- _Instructions to follow_
Quote the entries below from the line with "Bayerischen Staatsforsten. Wir" through the line with "Praxis umsetzen.", both ends included, and only those lines.

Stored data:

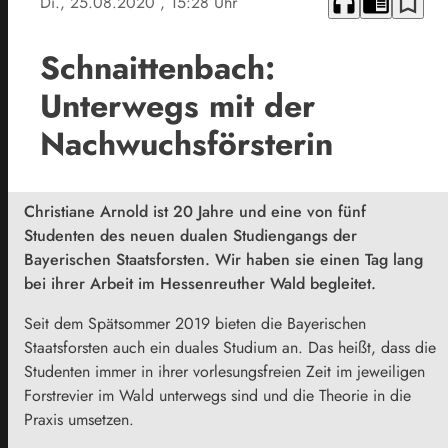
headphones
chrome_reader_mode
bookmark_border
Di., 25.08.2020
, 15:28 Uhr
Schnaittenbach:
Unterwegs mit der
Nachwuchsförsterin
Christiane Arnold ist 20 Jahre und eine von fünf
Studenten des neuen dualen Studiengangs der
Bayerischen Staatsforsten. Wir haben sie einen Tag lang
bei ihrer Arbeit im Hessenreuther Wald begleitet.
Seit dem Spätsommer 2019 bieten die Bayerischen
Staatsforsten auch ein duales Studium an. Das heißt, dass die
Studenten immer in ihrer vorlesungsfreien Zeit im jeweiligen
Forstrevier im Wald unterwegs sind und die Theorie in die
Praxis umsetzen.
...
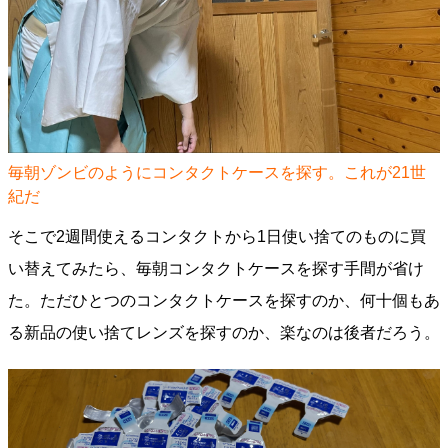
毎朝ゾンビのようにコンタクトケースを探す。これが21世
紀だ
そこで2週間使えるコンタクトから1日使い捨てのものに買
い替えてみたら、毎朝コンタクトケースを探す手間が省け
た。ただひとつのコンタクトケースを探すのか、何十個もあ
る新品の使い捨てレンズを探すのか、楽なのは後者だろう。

- _Answer space_
Bayerischen Staatsforsten. Wir haben sie einen Tag lang
bei ihrer Arbeit im Hessenreuther Wald begleitet.
Seit dem Spätsommer 2019 bieten die Bayerischen
Staatsforsten auch ein duales Studium an. Das heißt, dass die
Studenten immer in ihrer vorlesungsfreien Zeit im jeweiligen
Forstrevier im Wald unterwegs sind und die Theorie in die
Praxis umsetzen.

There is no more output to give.